И все же больше всего нам нравилось исследовать пустыню. Мы вставали рано утром, когда еще не было жарко, тени были длинными и фиолетовыми и весь день был впереди. Иногда папа, командуя по-военному «Ать-два, ать-два», маршировал с нами в пустыню, где мы выполняли отжимания и подтягивались на согнутой в локте папиной руке. Но чаще всего мы ходили в пустыню вдвоем с Брайаном. Пустыня – это настоящая кладовая самых интересных и занятных вещей.
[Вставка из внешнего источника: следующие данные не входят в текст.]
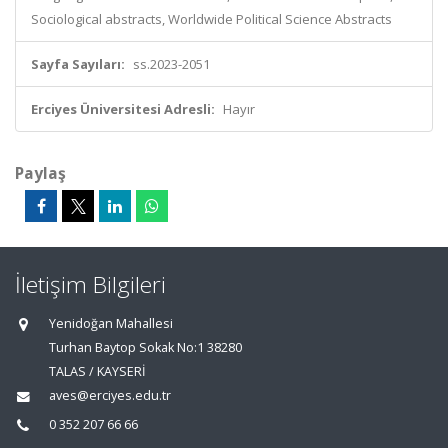
Sociological abstracts, Worldwide Political Science Abstracts
Sayfa Sayıları:
ss.2023-2051
Erciyes Üniversitesi Adresli:
Hayır
Paylaş
İletişim Bilgileri
Yenidoğan Mahallesi
Turhan Baytop Sokak No:1 38280
TALAS / KAYSERİ
aves@erciyes.edu.tr
0 352 207 66 66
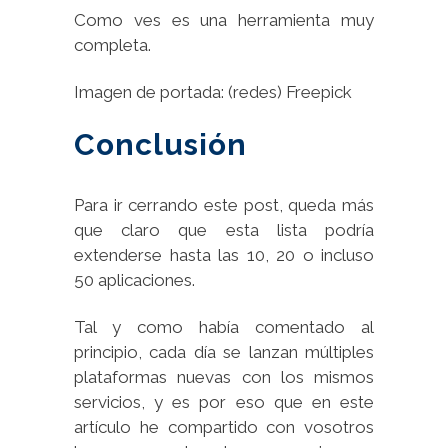
Como ves es una herramienta muy
completa.
Imagen de portada: (redes) Freepick
Conclusión
Para ir cerrando este post, queda más
que claro que esta lista podría
extenderse hasta las 10, 20 o incluso
50 aplicaciones.
Tal y como había comentado al
principio, cada día se lanzan múltiples
plataformas nuevas con los mismos
servicios, y es por eso que en este
artículo he compartido con vosotros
Мы переехали в Бэттл Маунтин потому, что в этих местах было золото. Однако кроме золота здесь залегали и другие металлы: серебро, медь, уран и барит, который, по словам папы, использовали при бурении нефтяных скважин. Родители показывали нам разные породы и объясняли, что из них добывают. Мы знали, что железная руда – красная, а медная – зеленая. В пустыне было очень много бирюзы, и мы набивали его карманы так, что штаны едва на нас держались. Кроме того, в пустыне можно было найти старые индейские наконечники стрел, древние окаменелости и старые бутылки, ставшие фиолетовыми от несусветной жары и испепеляющего солнца. Иногда попадались черепа койотов, погремушки гремучих змей и старая змеиная кожа. Еще в пустыне были огромные роющие лягушки, которые так испеклись на солнце, что высохли и весили не больше листа бумаги.
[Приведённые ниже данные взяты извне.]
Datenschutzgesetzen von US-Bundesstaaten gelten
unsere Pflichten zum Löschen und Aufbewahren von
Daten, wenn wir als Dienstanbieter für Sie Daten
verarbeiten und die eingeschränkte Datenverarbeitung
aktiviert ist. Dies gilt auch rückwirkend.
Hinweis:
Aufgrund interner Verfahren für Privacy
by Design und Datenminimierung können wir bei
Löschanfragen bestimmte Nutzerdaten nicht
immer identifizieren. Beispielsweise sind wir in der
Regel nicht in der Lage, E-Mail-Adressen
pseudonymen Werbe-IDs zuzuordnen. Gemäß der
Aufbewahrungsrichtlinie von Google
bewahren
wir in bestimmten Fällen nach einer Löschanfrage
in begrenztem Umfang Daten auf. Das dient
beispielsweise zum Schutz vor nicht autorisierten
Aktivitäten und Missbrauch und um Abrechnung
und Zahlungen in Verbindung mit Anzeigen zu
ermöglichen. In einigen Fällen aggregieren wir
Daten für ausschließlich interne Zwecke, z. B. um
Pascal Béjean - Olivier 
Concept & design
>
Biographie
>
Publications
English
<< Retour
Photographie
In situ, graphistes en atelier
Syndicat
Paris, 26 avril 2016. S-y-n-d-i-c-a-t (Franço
Вечером в воскресенье, если у папы были деньги, мы шли в клуб Owl обедать. На вывеске клуба было написано «Всемирно известный» и нарисована сова в фартуке, указывающая крылом на вход в клуб. В одной из комнат внутри стояли игровые автоматы, которые постоянно светились и издавали разные звуки. Мама считала, что азартные игры – это своего рода вид гипноза. «Никогда не играйте в «одноруких бандитов», – советовал нам папа и объяснял это тем, что здесь самые маленькие шансы выигрыша. Если папа играл, то только в бильярд или в покер. Он не верил в удачу – только в себя. «Тот, кто выдумал фразу о том, что надо играть теми картами, которые тебе раздали, совершенно не умел блефовать», – говорил папа.